* **Requirement**:
Please return exactly the lines from the top of the data through the line that contains "may be what’s", and skip all pictures.

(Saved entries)
--- START ---

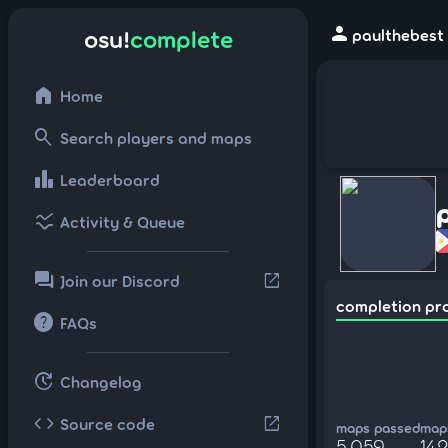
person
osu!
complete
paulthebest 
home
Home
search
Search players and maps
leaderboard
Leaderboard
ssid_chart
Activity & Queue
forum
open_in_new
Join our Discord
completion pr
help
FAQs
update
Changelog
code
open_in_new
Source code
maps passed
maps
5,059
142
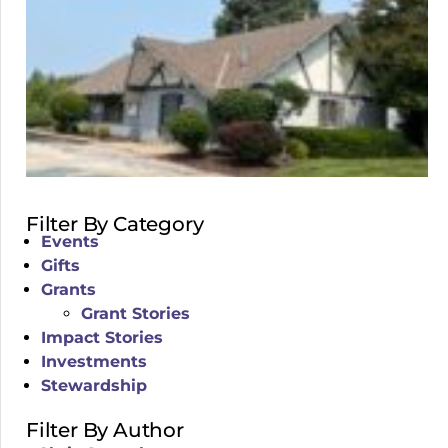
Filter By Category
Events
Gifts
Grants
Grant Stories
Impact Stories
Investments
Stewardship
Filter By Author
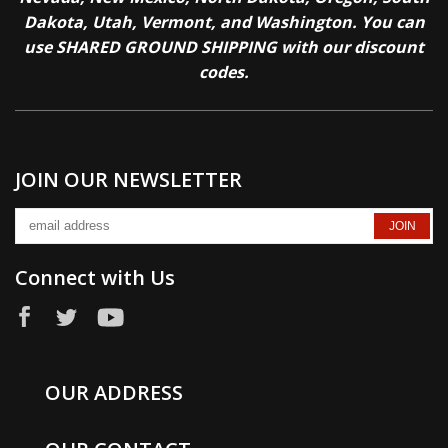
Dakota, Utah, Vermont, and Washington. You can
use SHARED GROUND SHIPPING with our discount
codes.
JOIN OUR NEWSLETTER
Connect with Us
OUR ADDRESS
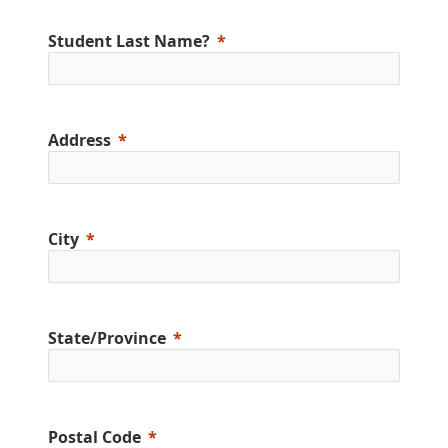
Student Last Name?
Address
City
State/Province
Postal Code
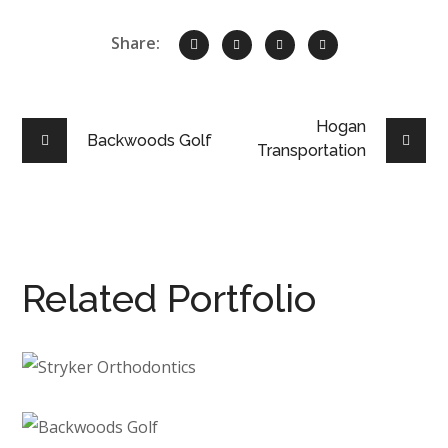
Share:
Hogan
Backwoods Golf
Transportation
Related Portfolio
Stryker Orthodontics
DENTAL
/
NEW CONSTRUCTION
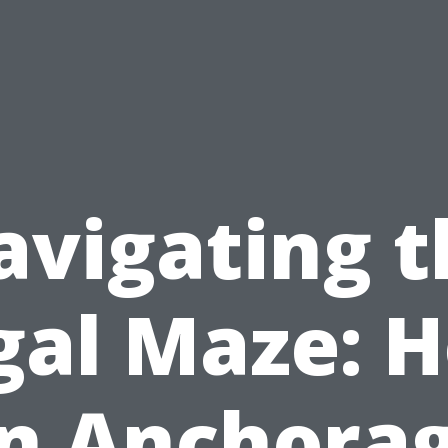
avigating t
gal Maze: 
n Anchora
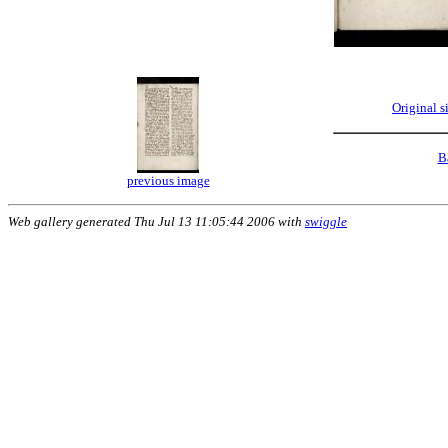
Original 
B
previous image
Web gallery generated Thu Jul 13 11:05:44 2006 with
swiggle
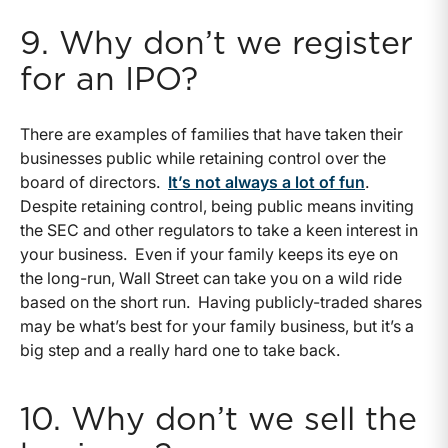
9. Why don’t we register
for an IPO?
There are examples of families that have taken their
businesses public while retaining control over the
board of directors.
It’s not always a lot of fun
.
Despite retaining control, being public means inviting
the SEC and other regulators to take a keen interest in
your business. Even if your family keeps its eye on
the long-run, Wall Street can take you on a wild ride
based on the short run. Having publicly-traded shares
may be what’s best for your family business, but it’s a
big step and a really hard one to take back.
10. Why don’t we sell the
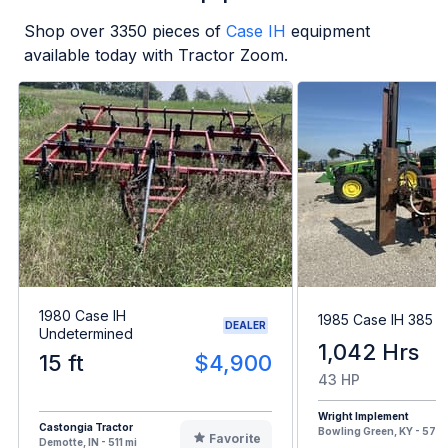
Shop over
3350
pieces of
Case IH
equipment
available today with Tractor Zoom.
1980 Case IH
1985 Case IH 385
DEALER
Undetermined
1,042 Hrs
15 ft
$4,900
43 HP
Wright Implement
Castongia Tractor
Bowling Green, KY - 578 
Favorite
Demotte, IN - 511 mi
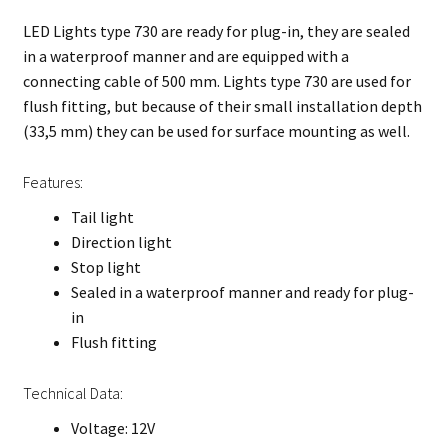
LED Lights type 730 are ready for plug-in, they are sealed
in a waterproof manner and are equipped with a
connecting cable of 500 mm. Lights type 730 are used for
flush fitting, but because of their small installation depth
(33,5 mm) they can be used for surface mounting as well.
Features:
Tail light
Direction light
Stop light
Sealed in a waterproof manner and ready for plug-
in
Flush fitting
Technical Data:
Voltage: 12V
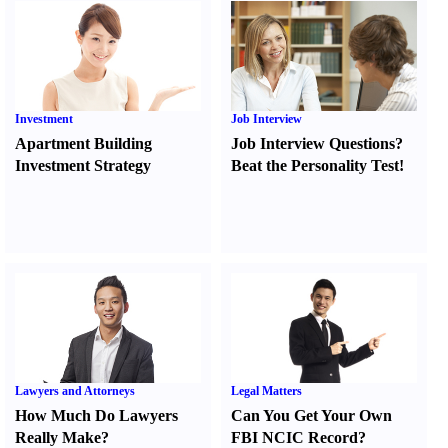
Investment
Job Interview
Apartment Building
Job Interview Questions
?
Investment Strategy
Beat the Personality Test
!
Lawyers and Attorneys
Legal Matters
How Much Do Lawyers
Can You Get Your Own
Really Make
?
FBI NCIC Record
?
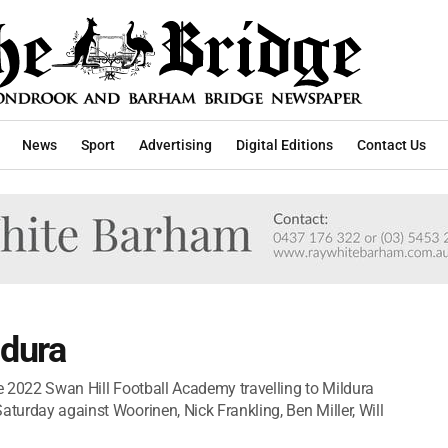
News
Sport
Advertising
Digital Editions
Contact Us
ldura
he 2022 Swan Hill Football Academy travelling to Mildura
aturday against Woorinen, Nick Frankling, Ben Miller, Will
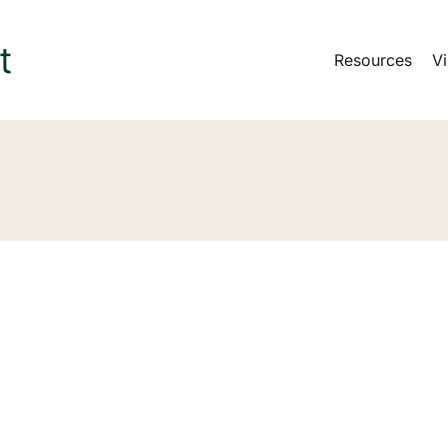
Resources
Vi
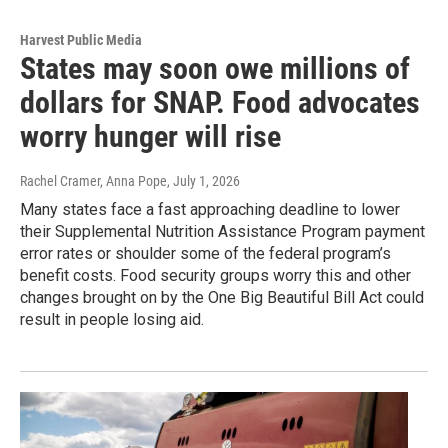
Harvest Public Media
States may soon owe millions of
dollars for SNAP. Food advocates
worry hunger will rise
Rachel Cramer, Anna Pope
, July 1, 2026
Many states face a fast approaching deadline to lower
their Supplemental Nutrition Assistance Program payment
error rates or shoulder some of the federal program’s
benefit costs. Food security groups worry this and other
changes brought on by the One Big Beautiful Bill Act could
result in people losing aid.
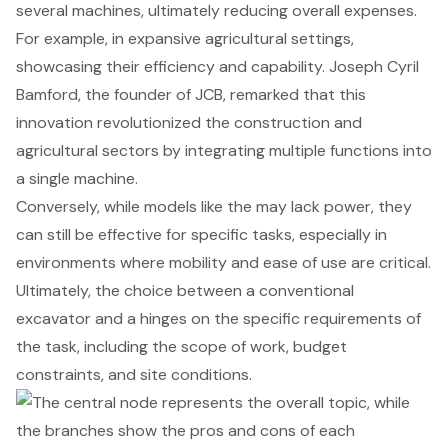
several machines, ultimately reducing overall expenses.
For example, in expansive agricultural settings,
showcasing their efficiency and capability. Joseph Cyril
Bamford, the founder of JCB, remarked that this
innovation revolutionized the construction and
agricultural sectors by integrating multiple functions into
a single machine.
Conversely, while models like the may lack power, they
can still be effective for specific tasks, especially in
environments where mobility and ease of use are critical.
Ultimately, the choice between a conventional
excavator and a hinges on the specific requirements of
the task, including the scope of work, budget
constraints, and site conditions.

--- END ---

* **Reply to the task**:
person
osu!
complete
paulthebest 
home
Home
search
Search players and maps
leaderboard
Leaderboard
ssid_chart
Activity & Queue
forum
open_in_new
Join our Discord
completion pr
help
FAQs
update
Changelog
code
open_in_new
Source code
maps passed
maps
5,059
142
Filter By Category
Events
Gifts
Grants
Grant Stories
Impact Stories
Investments
Stewardship
Filter By Author
Dakota, Utah, Vermont, and Washington. You can
use SHARED GROUND SHIPPING with our discount
codes.
JOIN OUR NEWSLETTER
Connect with Us
OUR ADDRESS
Student Last Name?
Address
City
State/Province
Postal Code
Share:
Hogan
Backwoods Golf
Transportation
Related Portfolio
Stryker Orthodontics
DENTAL
/
NEW CONSTRUCTION
avigating t
gal Maze: 
n Anchora
Original 
B
previous image
Web gallery generated Thu Jul 13 11:05:44 2006 with
swiggle
9. Why don’t we register
for an IPO?
There are examples of families that have taken their
businesses public while retaining control over the
board of directors.
It’s not always a lot of fun
.
Despite retaining control, being public means inviting
the SEC and other regulators to take a keen interest in
your business. Even if your family keeps its eye on
the long-run, Wall Street can take you on a wild ride
based on the short run. Having publicly-traded shares
may be what’s best for your family business, but it’s a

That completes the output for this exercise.